Theatre review: Microcosm

Up-and-coming playwright Matt Hartley takes us to a hot, stuffy summer in a desirable part of London in Microcosm. At least, the area seems desirable when Alex (Philip McGinley) and his girlfriend Clare (Jenny Rainsford) move in, money left in his grandmother's will having meant Alex could afford somewhere nicer than a young couple might otherwise expect. But the suburban dream doesn't last long, and as well as an overly friendly neighbour who won't leave him alone, Alex is soon making enemies of a local gang of teenagers: Coming from a small town, it's not in his nature to stand by and ignore problems, so when one of the kids speeds on his motorbike down the residential road he confronts him - and finds himself targeted by a gang throwing bricks through his windows and posting turds in his letterbox.
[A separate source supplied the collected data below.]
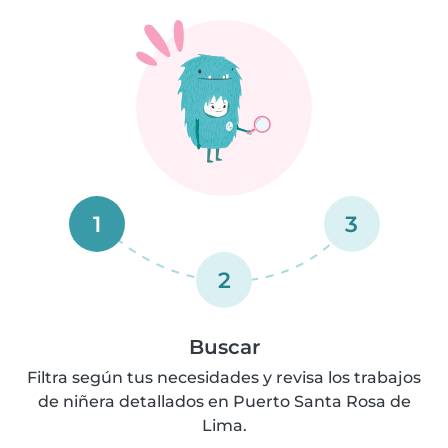
1
3
2
Buscar
Filtra según tus necesidades y revisa los trabajos
de niñera detallados en Puerto Santa Rosa de
Lima.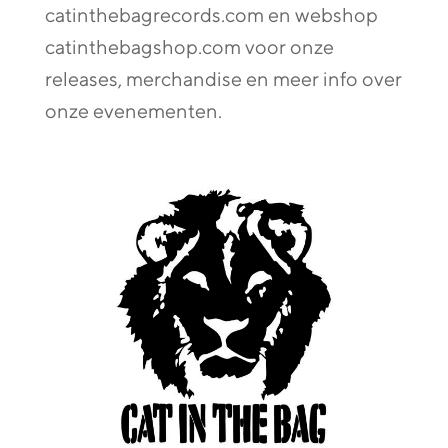
catinthebagrecords.com en webshop
catinthebagshop.com voor onze
releases, merchandise en meer info over
onze evenementen.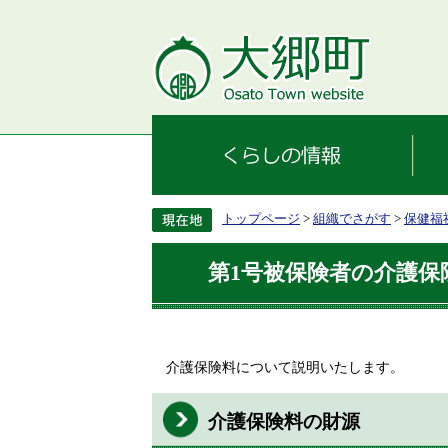
トップページ
>
組織でさがす
>
保健福
第1号被保険者の介護保
介護保険料について説明いたします。
介護保険料の財源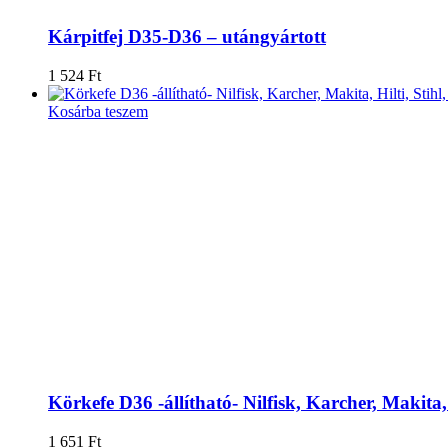
Kárpitfej D35-D36 – utángyártott
1 524
Ft
Kosárba teszem
Körkefe D36 -állítható- Nilfisk, Karcher, Makita,
1 651
Ft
Derek Bond's production nicely judges a short play that starts funny and builds up into something more sinister, although whether the most dangerous thing is the hoodies outside or the increasingly paranoid Alex inside is a question at the heart of the play; James Perkins' set design, with its perspex walls allowing shadowy figures to loom outside the flat, helps with this sense of menace.


A lot of theatre and screen drama invites us to look at misunderstood young people, so it's interesting to see something from the perspective of someone who feels threatened by them. Especially as it's not a stereotype of a victim, but someone as studly as McGinley, who goes convincingly from an obvious confidence that he can handle himself, and a belief that the hoodies can be reasoned with, to a paranoid wreck trapped inside his own home. It's a contrast to a funny but sinister turn from John Lightbody as the sandal-wearing, Tom Cruise-fixated neighbour Philip, whose reasonable-sounding arguments against the local teens have a tendency to climax in right-wing viciousness.


The cast is completed by Christopher Brandon as a Hot Cop1 whose well-meaning but obviously ineffectual advice only feeds into Alex's obsession. The claustrophobic atmosphere of a hot summer is a bit too realistically conveyed in Soho Upstairs (what happened to that air conditioning they had installed?) but it does mean McGinley spends some time in his vest and shorts. Actually I have to admit I may have got distracted from what was going on at times, because the last thing I saw McGinley in was Straight2, so once Alex set a load of video cameras up I was just waiting for him and Hot Cop to get drunk and sweaty in front of them. Tragically, this does not happen.


Microcosm didn't end as I expected it to, although not necessarily in a good way - its structure seems to be leading up to a bigger twist than we actually get, and the play's conclusions on personal responsibility don't feel entirely satisfying. Very strongly acted though, and a production with a few hair-raisingly intense moments.

Microcosm by Matt Hartley is booking until the 25th of May at Soho Theatre Upstairs.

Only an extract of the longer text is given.